Post  CausticSymmetry Thu Feb 08, 2018 7:47 am

Med Hypotheses. 2018 Feb;111:73-81. doi: 10.1016/j.mehy.2017.12.027. Epub 2017 Dec 30.
A hypothetical pathogenesis model for androgenic alopecia: clarifying the dihydrotestosterone paradox and rate-limiting recovery factors.
English RS Jr.1.

Androgenic alopecia, also known as pattern hair loss, is a chronic progressive condition that affects 80% of men and 50% of women throughout a lifetime. But despite its prevalence and extensive study, a coherent pathology model describing androgenic alopecia's precursors, biological step-processes, and physiological responses does not yet exist. While consensus is that androgenic alopecia is genetic and androgen-mediated by dihydrotestosterone, questions remain regarding dihydrotestosterone's exact role in androgenic alopecia onset.
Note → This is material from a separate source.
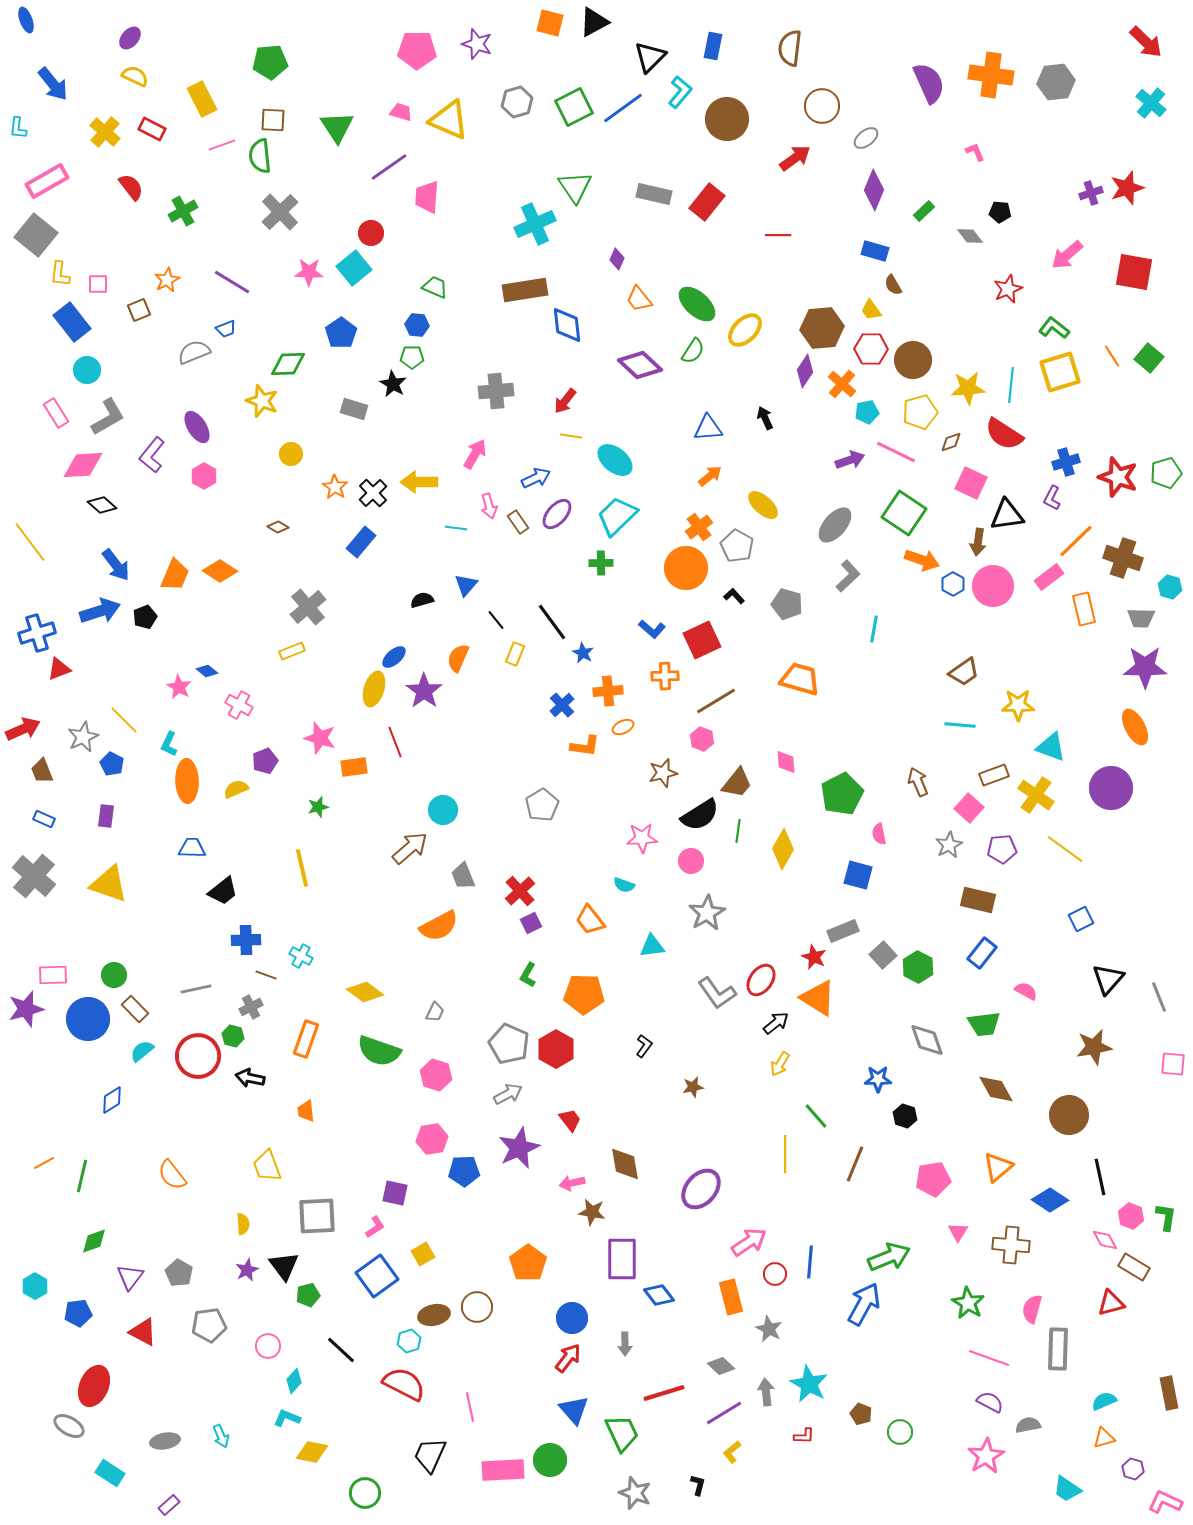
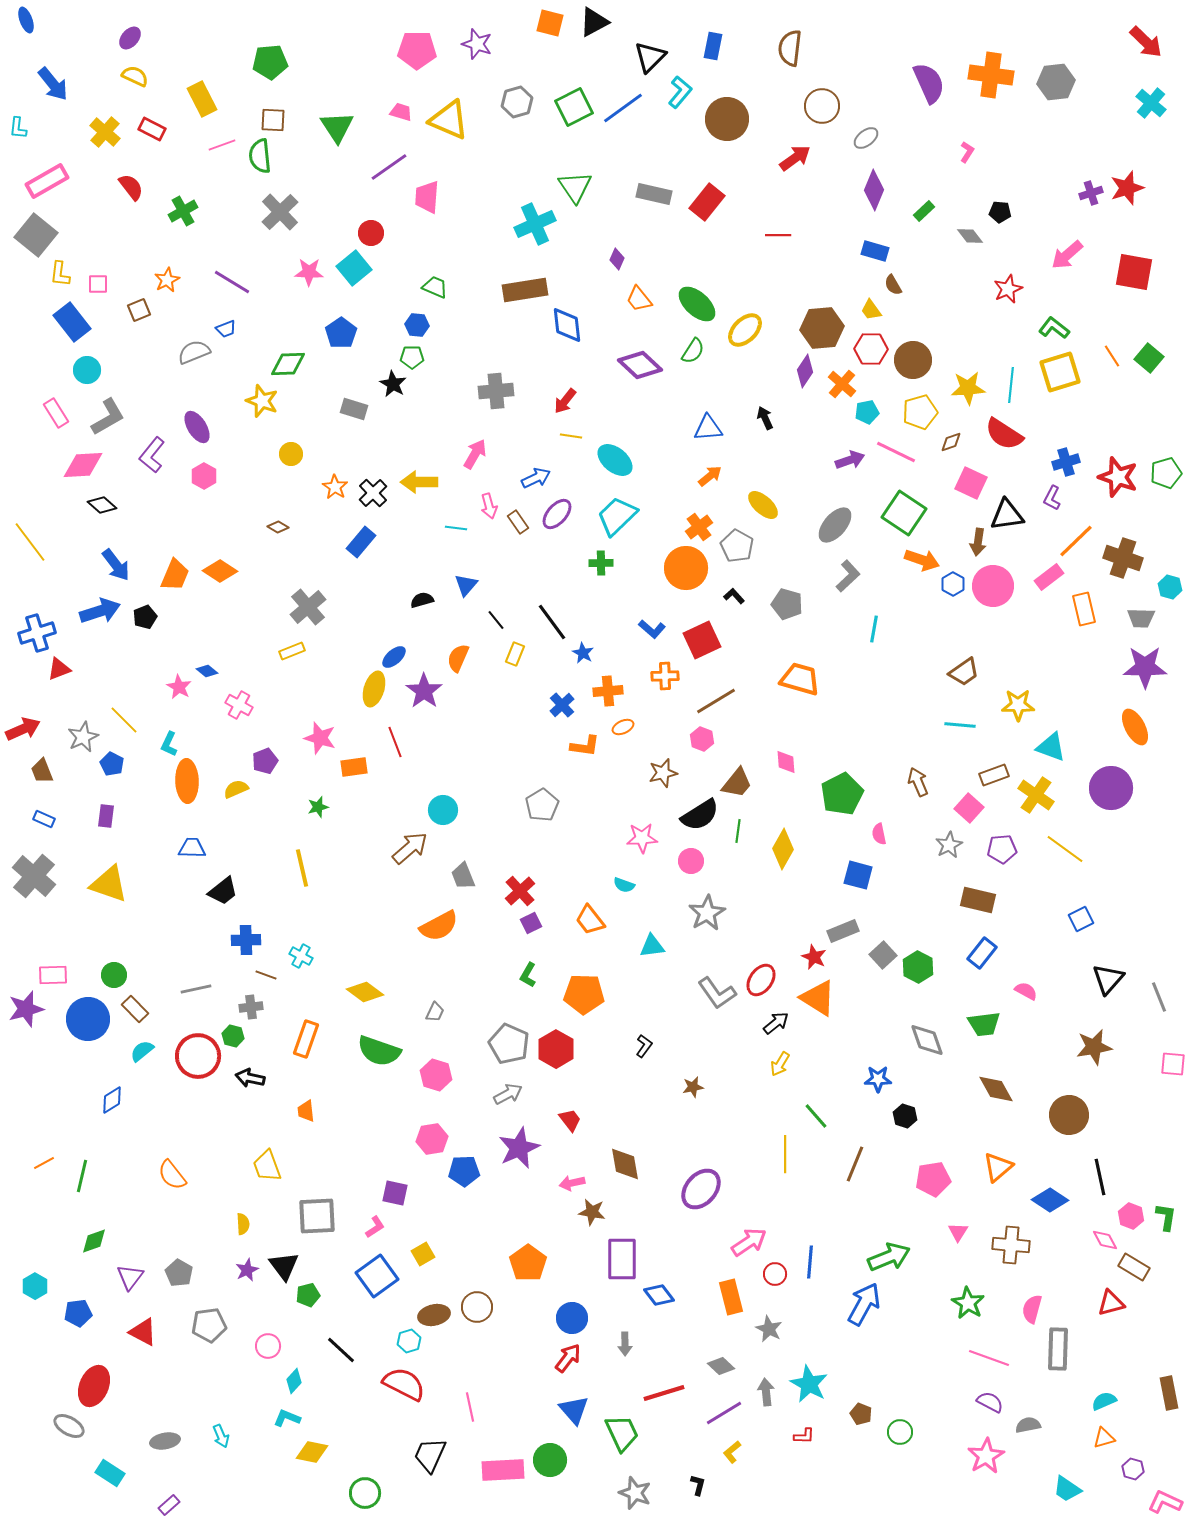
pink L-shape at (975, 152): moved 8 px left; rotated 55 degrees clockwise
gray cross at (251, 1007): rotated 20 degrees clockwise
What causes dihydrotestosterone to increase in androgenic alopecia-prone tissues?

By which mechanisms does dihydrotestosterone miniaturize androgenic alopecia-prone hair follicles?

Why is dihydrotestosterone also associated with hair growth in secondary body and facial hair? Why does castration (which decreases androgen production by 95%) stop pattern hair loss, but not fully reverse it? Is there a relationship between dihydrotestosterone and tissue remodeling observed alongside androgenic alopecia onset?

We review evidence supporting and challenging dihydrotestosterone's causal relationship with androgenic alopecia, then propose an evidence-based pathogenesis model that attempts to answer the above questions, account for additionally-suspected androgenic alopecia mediators, identify rate-limiting recovery factors, and elucidate better treatment targets.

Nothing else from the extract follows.